CAPITULO 2
Santa Ana conservaba muy pocas huellas de los tiempos en que fue una de las primeras etapas en la expedición Portolá-Serra. De la dominación mexicana guardaba algunos recuerdos más. Pero la Misión que levantaran los franciscanos en un pequeño altozano se estaba desmoronando, y los edificios coloniales y mexicanos iban siendo borrados por las casas de tablas que vertiginosamente construían los emigrantes.
El puerto iba tomando la forma y aspecto que tendría dentro de unos años. La Marina alzaba barracones de tablas y algunos edificios de ladrillo y piedra para albergar tropas, mercancías y oficinas. Al olor de los contratos de edificación habían llegado numerosos contratistas buscando buenos negocios para ellos, aunque resultaran malos para quienes les hiciesen caso. Por lo que se refiere a los contratos del Ejército y la Marina, la experiencia había sido una dura muestra para los altos jefes encargados de concederlos.
¡Cuántos edificios destinados a resistir cien años no aguantaron el primer vendaval que azotó la costa!
Ahora se exigían muchas seguridades, depósitos en metálico como garantía, y no se desembolsaba un solo dólar hasta que el cobertizo o la casa habían sido sometidos a un sinfín de pruebas, entre las cuales sólo faltaba que se incluyera someter la edificación al tiro de una batería de cañones de sitio. La mayoría de los contratistas de obras dejaban aquellos trabajos oficiales a los más honrados de su especie. Ellos se dedicaban a servir a los particulares que creaban menos problemas, eran más crédulos y daban muchas más facilidades. Levantaban grandes casas para hoteles, para albergar salones de juego, tabernas o salas de baile.
Donde hay soldados y marinos el dinero siempre corre en abundancia. Santa Ana no era una excepción. Allí acudieron pues tahúres profesionales, cuatreros, compradores de ganado robado en México y traficantes en oro. La cercanía de la frontera y los fuertes y base naval eran campo abonado para cuantos moralmente vivían al margen de la Ley.
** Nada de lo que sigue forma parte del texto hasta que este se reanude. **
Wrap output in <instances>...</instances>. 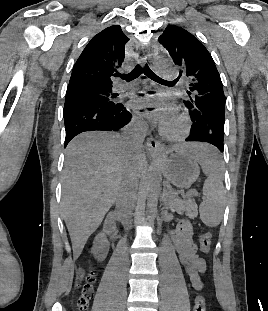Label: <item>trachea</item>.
Masks as SVG:
<instances>
[{"mask_svg":"<svg viewBox=\"0 0 268 311\" xmlns=\"http://www.w3.org/2000/svg\"><path fill=\"white\" fill-rule=\"evenodd\" d=\"M142 73H144L147 77H149L150 79L156 81V82H166V80H163L162 78L158 77L150 68L147 64H145L144 67L140 66V65H136L135 68L128 74H120L117 73L115 74V76L120 77L124 80H126L127 82L132 81L133 79H136L137 77H139V75H141Z\"/></svg>","mask_w":268,"mask_h":311,"instance_id":"obj_1","label":"trachea"}]
</instances>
Los que ganaban el dinero con facilidad solían gastarlo de idéntica manera. Y para éstos se había montado en Santa Ana un gran mercado donde se encontraban los productos y mercancías más delicados y costosos.
Don Práxedes encerró sus caballos en unos corrales existentes a la entrada de la población. Los quince peones quedaron de guardia. Cuando el mexicano se disponía a buscar alojamiento para aquella noche, uno de los peones le anunció la llegada del sheriff de la ciudad.
—Quiere ver los documentos, don Práxedes —explicó el empleado.
Don Práxedes y su sobrino se encaminaron hacia donde estaba el sheriff. Vieron a tres hombres. Dos de ellos a caballo. El otro había desmontado y examinaba y acariciaba el caballo de Rubén. Cada uno de aquellos individuos lucía sobre el pecho una estrella de plata.
Los que permanecían en lo alto de sus sillas no prestaban atención a cuanto sucedía. Uno de ellos fumaba un cigarro que olía a mil diablos, el otro se distraía, al parecer, contando las crines del penacho de su montura. El que estaba en tierra dejó de examinar el blanco animal de Rubén, lió un cigarrillo con papel de tabaco, lo encendió con el cigarro que fumaba su compañero y después de devolverlo, giró hacia el mexicano lanzándole una bocanada de humo al pecho.
Don Práxedes, amenazador, entornó los ojillos. Pero nada dijo a la espera de que se pronunciase el sheriff.
Rubén también observaba a la primera autoridad civil de Santa Ana...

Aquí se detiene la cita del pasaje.